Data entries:
.....
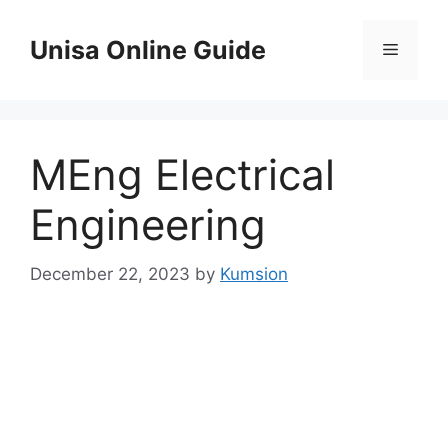
Skip
to
Unisa Online Guide
Menu
content
MEng Electrical
Engineering
December 22, 2023
by
Kumsion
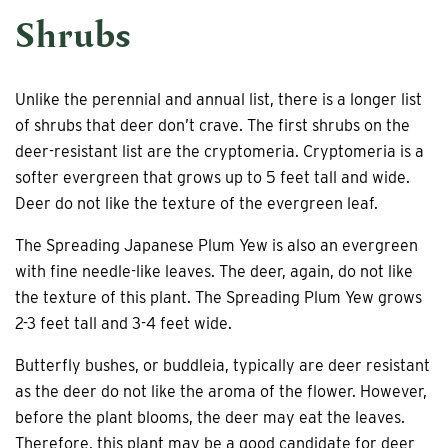
Shrubs
Unlike the perennial and annual list, there is a longer list
of shrubs that deer don’t crave. The first shrubs on the
deer-resistant list are the cryptomeria. Cryptomeria is a
softer evergreen that grows up to 5 feet tall and wide.
Deer do not like the texture of the evergreen leaf.
The Spreading Japanese Plum Yew is also an evergreen
with fine needle-like leaves. The deer, again, do not like
the texture of this plant. The Spreading Plum Yew grows
2-3 feet tall and 3-4 feet wide.
Butterfly bushes, or buddleia, typically are deer resistant
as the deer do not like the aroma of the flower. However,
before the plant blooms, the deer may eat the leaves.
Therefore, this plant may be a good candidate for deer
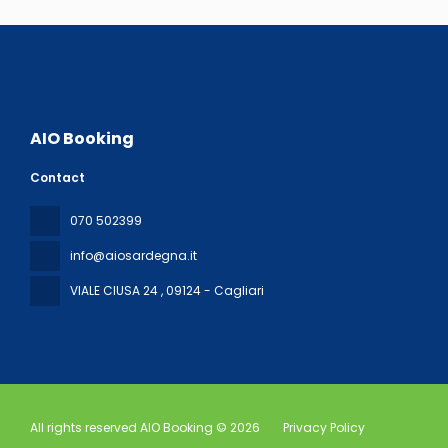
AIO Booking
Contact
070 502399
info@aiosardegna.it
VIALE CIUSA 24
, 09124 - Cagliari
All rights reserved AIO Booking © 2026
Privacy Policy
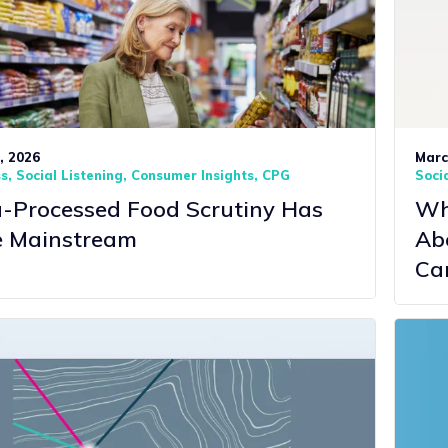
1, 2026
Marc
ss
Social Listening
Consumer Insights
CPG
Socia
a-Processed Food Scrutiny Has
Wha
 Mainstream
Ab
Ca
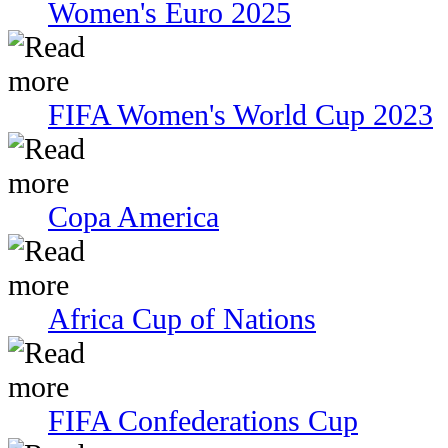
Women's Euro 2025
FIFA Women's World Cup 2023
Copa America
Africa Cup of Nations
FIFA Confederations Cup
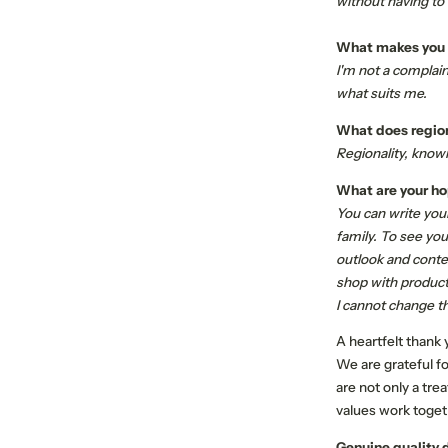
without having to
What makes you a 
I'm not a complain
what suits me.
What does region
Regionality, know
What are your hop
You can write your 
family. To see you
outlook and conte
shop with product
I cannot change th
A heartfelt thank
We are grateful for
are not only a tre
values work toget
Genuine quality 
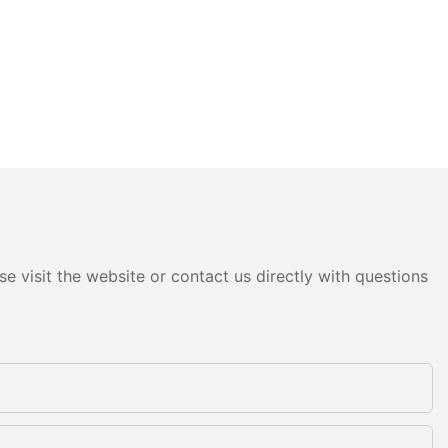
e visit the website or contact us directly with questions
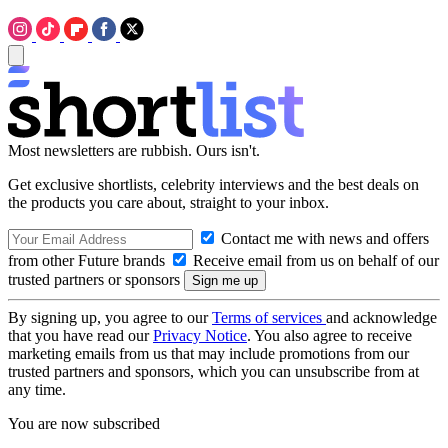
Most newsletters are rubbish. Ours isn't.
Get exclusive shortlists, celebrity interviews and the best deals on
the products you care about, straight to your inbox.
Contact me with news and offers
from other Future brands
Receive email from us on behalf of our
trusted partners or sponsors
By signing up, you agree to our
Terms of services
and acknowledge
that you have read our
Privacy Notice
. You also agree to receive
marketing emails from us that may include promotions from our
trusted partners and sponsors, which you can unsubscribe from at
any time.
You are now subscribed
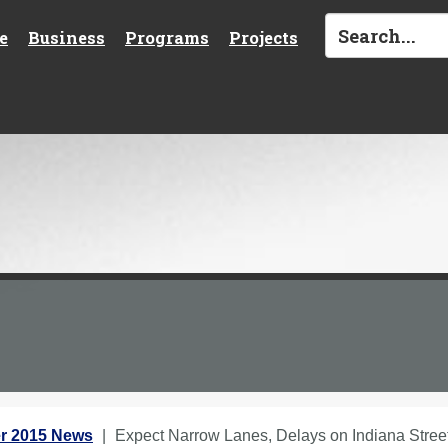
e
Business
Programs
Projects
r 2015 News
Expect Narrow Lanes, Delays on Indiana Street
.....
* [What is needed]
For the word "Women", find every line in the data that holds it and copy that line.

* [Problem solution]
Women's Euro 2025
FIFA Women's World Cup 2023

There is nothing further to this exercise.